デスノート the Last name : 映画評論・批評
2006年10月31日更新
2006年11月3日より丸の内プラゼールほかにてロードショー
随所に見える原作を超えた“遊び心”が楽しい
前篇同様、映像的な斬新さや、実力の藤原竜也VS新鋭・松山ケンイチという主演以外のキャストは面白味に欠ける。しかし前篇に引き続き、原作をコンパクトに、かつ原作の面白さをいかしつつ巧みにアレンジされた脚本はGOOD。何より今回は、前篇の大ヒットがスタッフ・キャストに良い意味での緊張感と余裕を与えたようで、随所に見える原作を超えた”遊び心”が楽しい。
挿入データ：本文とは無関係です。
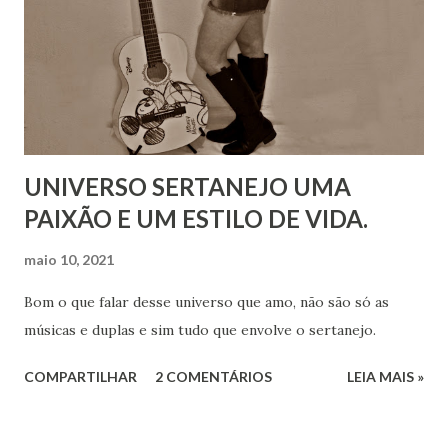
UNIVERSO SERTANEJO UMA
PAIXÃO E UM ESTILO DE VIDA.
maio 10, 2021
Bom o que falar desse universo que amo, não são só as
músicas e duplas e sim tudo que envolve o sertanejo.
COMPARTILHAR
2 COMENTÁRIOS
LEIA MAIS »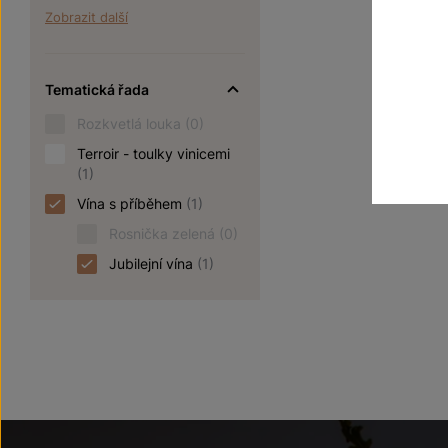
Zobrazit další
Tematická řada
Rozkvetlá louka
(0)
Terroir - toulky vinicemi
(1)
Vína s příběhem
(1)
Rosnička zelená
(0)
Jubilejní vína
(1)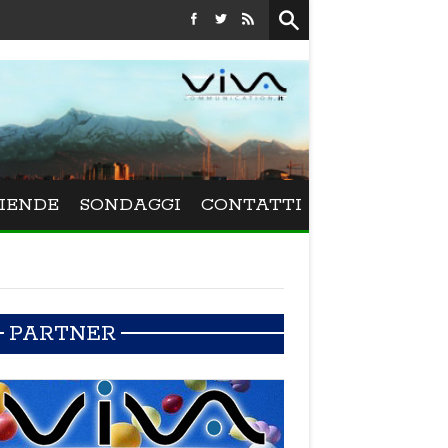
Festival La Versiliana - La direttrice lucchese Beatrice Venezi 
IENDE
SONDAGGI
CONTATTI
PARTNER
その代表が松山演じるL。キラに顔がバレたらマズイと、ひょっとこお面をかぶって出現する人を小馬鹿にした態度。Lの主食とも言えるお菓子に、今回は和菓子をチョイス。真剣に捜査しているようで、どうでも良いところにこだわりを見せているナメた態度がLの“イヤな奴”度を増長していてイイ感じ。そして原作とは一味違う、映画版ならではの結末も、納得いくオチだった。
もっとも筆者が一番感動したのは、エンディングロールの「In Memory of Hiroshi Takase」の文字。前篇の撮影を担当した高瀬比呂志さんの死を巡っては、高瀬さんの業績を讃える記事よりも、興味本位に「デスノートの呪い」として取りあげられていたことが哀しかった。それだけに、この一文には胸が熱くなった。